Work request => Since the copy must hold text only, transcribe the data below exactly and omit the images.

Start of Block

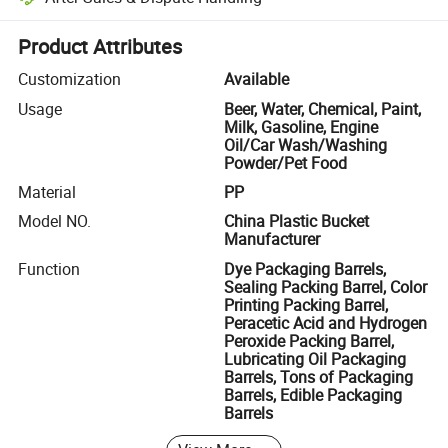
Platform-assisted dispute resolution, including refunds or returns whe
Product Attributes
Customization
Available
Usage
Beer, Water, Chemical, Paint,
Milk, Gasoline, Engine
Oil/Car Wash/Washing
Powder/Pet Food
Material
PP
Model NO.
China Plastic Bucket
Manufacturer
Function
Dye Packaging Barrels,
Sealing Packing Barrel, Color
Printing Packing Barrel,
Peracetic Acid and Hydrogen
Peroxide Packing Barrel,
Lubricating Oil Packaging
Barrels, Tons of Packaging
Barrels, Edible Packaging
Barrels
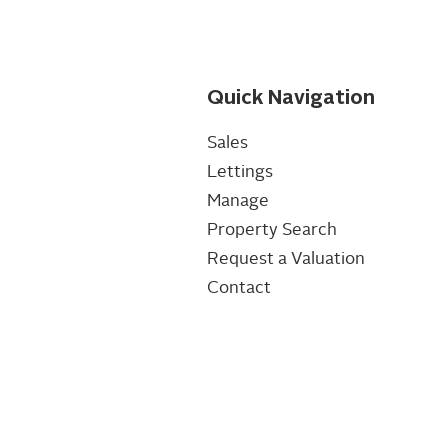
Quick Navigation
Sales
Lettings
Manage
Property Search
Request a Valuation
Contact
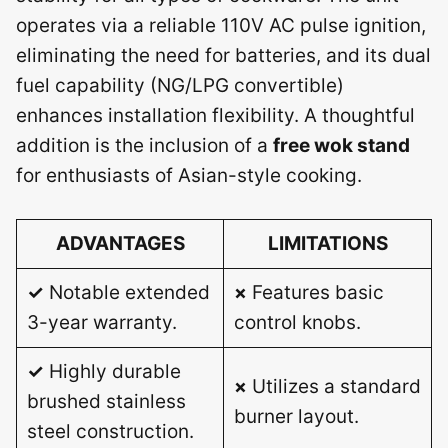
operates via a reliable 110V AC pulse ignition,
eliminating the need for batteries, and its dual
fuel capability (NG/LPG convertible)
enhances installation flexibility. A thoughtful
addition is the inclusion of a
free wok stand
for enthusiasts of Asian-style cooking.
ADVANTAGES
LIMITATIONS
✓
Notable extended
×
Features basic
3-year warranty.
control knobs.
✓
Highly durable
×
Utilizes a standard
brushed stainless
burner layout.
steel construction.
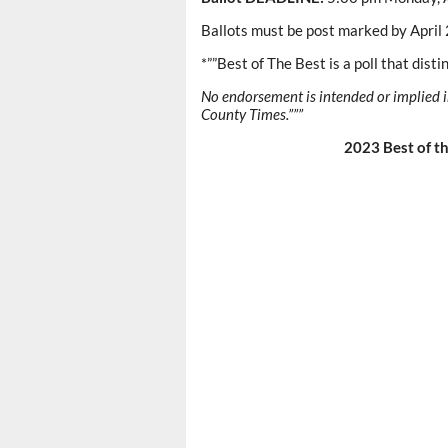
Ballots must be post marked by April 2
*””Best of The Best is a poll that dist
No endorsement is intended or implied i
County Times.”””
2023 Best of th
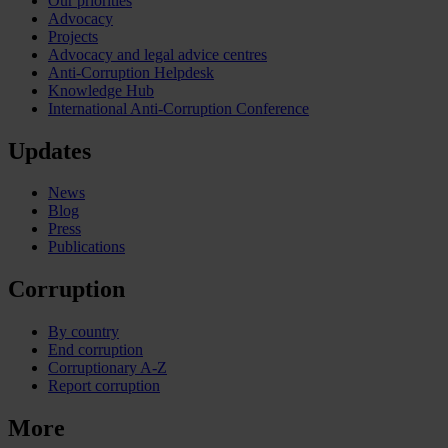
Our priorities
Advocacy
Projects
Advocacy and legal advice centres
Anti-Corruption Helpdesk
Knowledge Hub
International Anti-Corruption Conference
Updates
News
Blog
Press
Publications
Corruption
By country
End corruption
Corruptionary A-Z
Report corruption
More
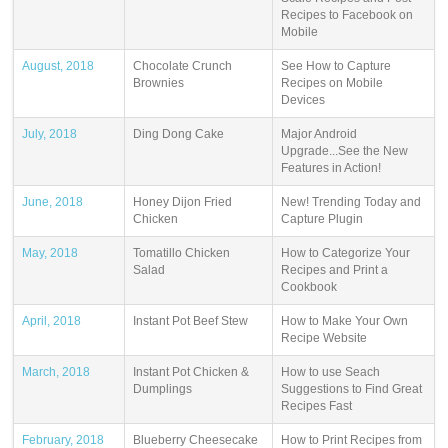
Recipes to Facebook on
Mobile
August, 2018
Chocolate Crunch
See How to Capture
Brownies
Recipes on Mobile
Devices
July, 2018
Ding Dong Cake
Major Android
Upgrade...See the New
Features in Action!
June, 2018
Honey Dijon Fried
New! Trending Today and
Chicken
Capture Plugin
May, 2018
Tomatillo Chicken
How to Categorize Your
Salad
Recipes and Print a
Cookbook
April, 2018
Instant Pot Beef Stew
How to Make Your Own
Recipe Website
March, 2018
Instant Pot Chicken &
How to use Seach
Dumplings
Suggestions to Find Great
Recipes Fast
February, 2018
Blueberry Cheesecake
How to Print Recipes from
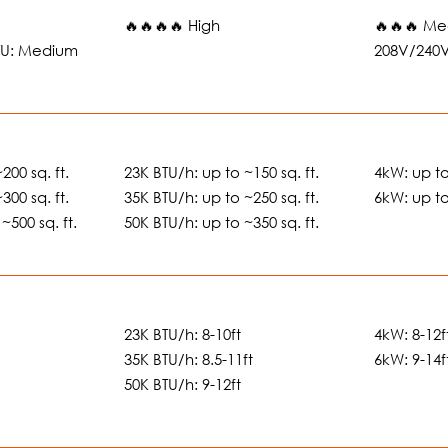
🔥🔥🔥🔥 High
🔥🔥🔥 Me
BTU: Medium
208V/240
200 sq. ft.
23K BTU/h: up to ~150 sq. ft.
4kW: up to
300 sq. ft.
35K BTU/h: up to ~250 sq. ft.
6kW: up to
~500 sq. ft.
50K BTU/h: up to ~350 sq. ft.
23K BTU/h: 8-10ft
4kW: 8-12f
35K BTU/h: 8.5-11ft
6kW: 9-14f
50K BTU/h: 9-12ft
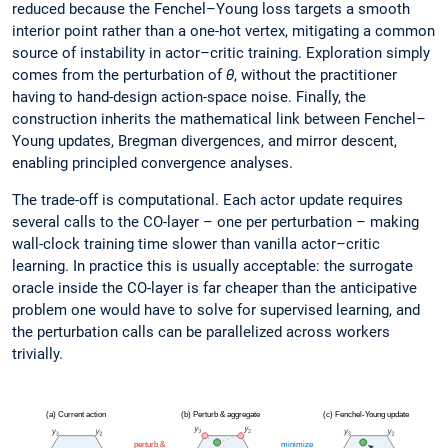
reduced because the Fenchel–Young loss targets a smooth
interior point rather than a one-hot vertex, mitigating a common
source of instability in actor–critic training. Exploration simply
comes from the perturbation of
θ
, without the practitioner
having to hand-design action-space noise. Finally, the
construction inherits the mathematical link between Fenchel–
Young updates, Bregman divergences, and mirror descent,
enabling principled convergence analyses.
The trade-off is computational. Each actor update requires
several calls to the CO-layer – one per perturbation – making
wall-clock training time slower than vanilla actor–critic
learning. In practice this is usually acceptable: the surrogate
oracle inside the CO-layer is far cheaper than the anticipative
problem one would have to solve for supervised learning, and
the perturbation calls can be parallelized across workers
trivially.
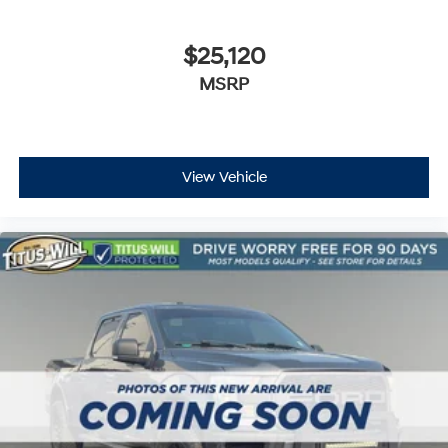
$25,120
MSRP
View Vehicle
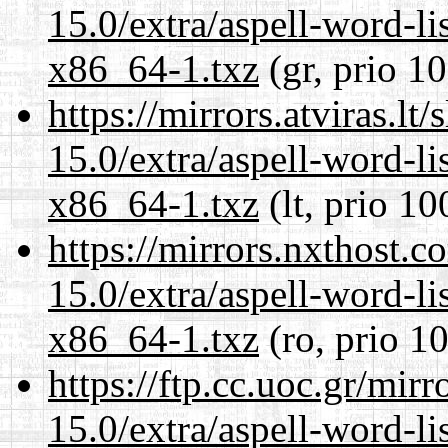
15.0/extra/aspell-word-li
x86_64-1.txz
(gr, prio 1
https://mirrors.atviras.l
15.0/extra/aspell-word-li
x86_64-1.txz
(lt, prio 10
https://mirrors.nxthost.
15.0/extra/aspell-word-li
x86_64-1.txz
(ro, prio 1
https://ftp.cc.uoc.gr/mir
15.0/extra/aspell-word-li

End of Block

Worked solution =>
Platform-assisted dispute resolution, including refunds or returns whe
Product Attributes
Customization
Available
Usage
Beer, Water, Chemical, Paint,
Milk, Gasoline, Engine
Oil/Car Wash/Washing
Powder/Pet Food
Material
PP
Model NO.
China Plastic Bucket
Manufacturer
Function
Dye Packaging Barrels,
Sealing Packing Barrel, Color
Printing Packing Barrel,
Peracetic Acid and Hydrogen
Peroxide Packing Barrel,
Lubricating Oil Packaging
Barrels, Tons of Packaging
Barrels, Edible Packaging
Barrels
Quick Navigation
Sales
Lettings
Manage
Property Search
Request a Valuation
Contact
operates via a reliable 110V AC pulse ignition,
eliminating the need for batteries, and its dual
fuel capability (NG/LPG convertible)
enhances installation flexibility. A thoughtful
addition is the inclusion of a
free wok stand
for enthusiasts of Asian-style cooking.
ADVANTAGES
LIMITATIONS
✓
Notable extended
×
Features basic
3-year warranty.
control knobs.
✓
Highly durable
×
Utilizes a standard
brushed stainless
burner layout.
steel construction.
Ballots must be post marked by April 2
*””Best of The Best is a poll that dist
No endorsement is intended or implied i
County Times.”””
2023 Best of th
Our priorities
Advocacy
Projects
Advocacy and legal advice centres
Anti-Corruption Helpdesk
Knowledge Hub
International Anti-Corruption Conference
Updates
News
Blog
Press
Publications
Corruption
By country
End corruption
Corruptionary A-Z
Report corruption
More
Recipes to Facebook on
Mobile
August, 2018
Chocolate Crunch
See How to Capture
Brownies
Recipes on Mobile
Devices
July, 2018
Ding Dong Cake
Major Android
Upgrade...See the New
Features in Action!
June, 2018
Honey Dijon Fried
New! Trending Today and
Chicken
Capture Plugin
May, 2018
Tomatillo Chicken
How to Categorize Your
Salad
Recipes and Print a
Cookbook
April, 2018
Instant Pot Beef Stew
How to Make Your Own
Recipe Website
March, 2018
Instant Pot Chicken &
How to use Seach
Dumplings
Suggestions to Find Great
Recipes Fast
February, 2018
Blueberry Cheesecake
How to Print Recipes from
🔥🔥🔥🔥 High
🔥🔥🔥 Me
BTU: Medium
208V/240
200 sq. ft.
23K BTU/h: up to ~150 sq. ft.
4kW: up to
300 sq. ft.
35K BTU/h: up to ~250 sq. ft.
6kW: up to
~500 sq. ft.
50K BTU/h: up to ~350 sq. ft.
23K BTU/h: 8-10ft
4kW: 8-12f
35K BTU/h: 8.5-11ft
6kW: 9-14f
50K BTU/h: 9-12ft
reduced because the Fenchel–Young loss targets a smooth
interior point rather than a one-hot vertex, mitigating a common
source of instability in actor–critic training. Exploration simply
comes from the perturbation of
θ
, without the practitioner
having to hand-design action-space noise. Finally, the
construction inherits the mathematical link between Fenchel–
Young updates, Bregman divergences, and mirror descent,
enabling principled convergence analyses.
The trade-off is computational. Each actor update requires
several calls to the CO-layer – one per perturbation – making
wall-clock training time slower than vanilla actor–critic
learning. In practice this is usually acceptable: the surrogate
oracle inside the CO-layer is far cheaper than the anticipative
problem one would have to solve for supervised learning, and
the perturbation calls can be parallelized across workers
trivially.
$25,120
MSRP
View Vehicle
15.0/extra/aspell-word-li
x86_64-1.txz
(gr, prio 1
https://mirrors.atviras.l
15.0/extra/aspell-word-li
x86_64-1.txz
(lt, prio 10
https://mirrors.nxthost.
15.0/extra/aspell-word-li
x86_64-1.txz
(ro, prio 1
https://ftp.cc.uoc.gr/mir
15.0/extra/aspell-word-li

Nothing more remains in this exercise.